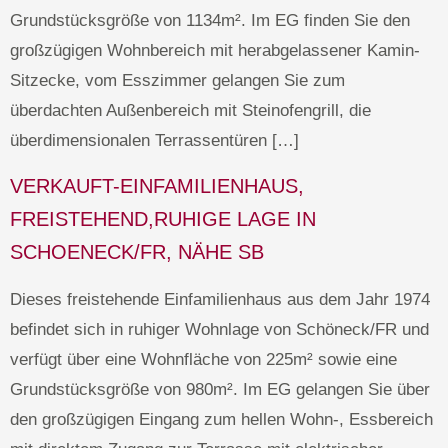
Grundstücksgröße von 1134m². Im EG finden Sie den
großzügigen Wohnbereich mit herabgelassener Kamin-
Sitzecke, vom Esszimmer gelangen Sie zum
überdachten Außenbereich mit Steinofengrill, die
überdimensionalen Terrassentüren […]
VERKAUFT-EINFAMILIENHAUS,
FREISTEHEND,RUHIGE LAGE IN
SCHOENECK/FR, NÄHE SB
Dieses freistehende Einfamilienhaus aus dem Jahr 1974
befindet sich in ruhiger Wohnlage von Schöneck/FR und
verfügt über eine Wohnfläche von 225m² sowie eine
Grundstücksgröße von 980m². Im EG gelangen Sie über
den großzügigen Eingang zum hellen Wohn-, Essbereich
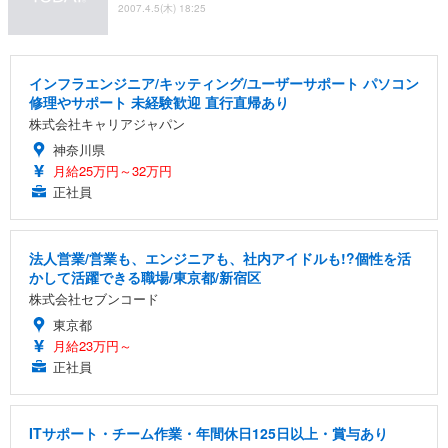
2007.4.5(木) 18:25
インフラエンジニア/キッティング/ユーザーサポート パソコン
修理やサポート 未経験歓迎 直行直帰あり
株式会社キャリアジャパン
神奈川県
月給25万円～32万円
正社員
法人営業/営業も、エンジニアも、社内アイドルも!?個性を活
かして活躍できる職場/東京都/新宿区
株式会社セブンコード
東京都
月給23万円～
正社員
ITサポート・チーム作業・年間休日125日以上・賞与あり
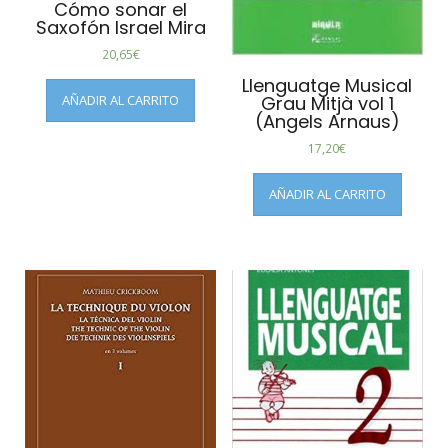
Cómo sonar el
Saxofón Israel Mira
20,65
€
Llenguatge Musical
AÑADIR AL CARRITO
Grau Mitjà vol 1
(Angels Arnaus)
17,20
€
AÑADIR AL CARRITO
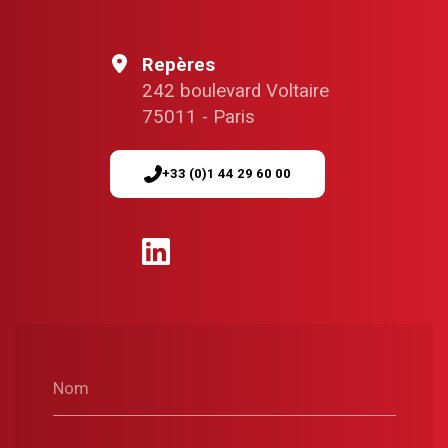
Repères
242 boulevard Voltaire
75011 - Paris
+33 (0)1 44 29 60 00
Nom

##########

:: Assignment ::
Please reproduce, word for word, only the lines from the line that holds "Sitzecke, vom Esszimmer gelangen Sie zum" through the final line of the entries above, omitting any pictures.

:: Solution for this exercise ::
Sitzecke, vom Esszimmer gelangen Sie zum
überdachten Außenbereich mit Steinofengrill, die
überdimensionalen Terrassentüren […]
VERKAUFT-EINFAMILIENHAUS,
FREISTEHEND,RUHIGE LAGE IN
SCHOENECK/FR, NÄHE SB
Dieses freistehende Einfamilienhaus aus dem Jahr 1974
befindet sich in ruhiger Wohnlage von Schöneck/FR und
verfügt über eine Wohnfläche von 225m² sowie eine
Grundstücksgröße von 980m². Im EG gelangen Sie über
den großzügigen Eingang zum hellen Wohn-, Essbereich
2007.4.5(木) 18:25
インフラエンジニア/キッティング/ユーザーサポート パソコン
修理やサポート 未経験歓迎 直行直帰あり
株式会社キャリアジャパン
神奈川県
月給25万円～32万円
正社員
法人営業/営業も、エンジニアも、社内アイドルも!?個性を活
かして活躍できる職場/東京都/新宿区
株式会社セブンコード
東京都
月給23万円～
正社員
ITサポート・チーム作業・年間休日125日以上・賞与あり
Cómo sonar el
Saxofón Israel Mira
20,65
€
Llenguatge Musical
AÑADIR AL CARRITO
Grau Mitjà vol 1
(Angels Arnaus)
17,20
€
AÑADIR AL CARRITO
Repères
242 boulevard Voltaire
75011 - Paris
+33 (0)1 44 29 60 00
Nom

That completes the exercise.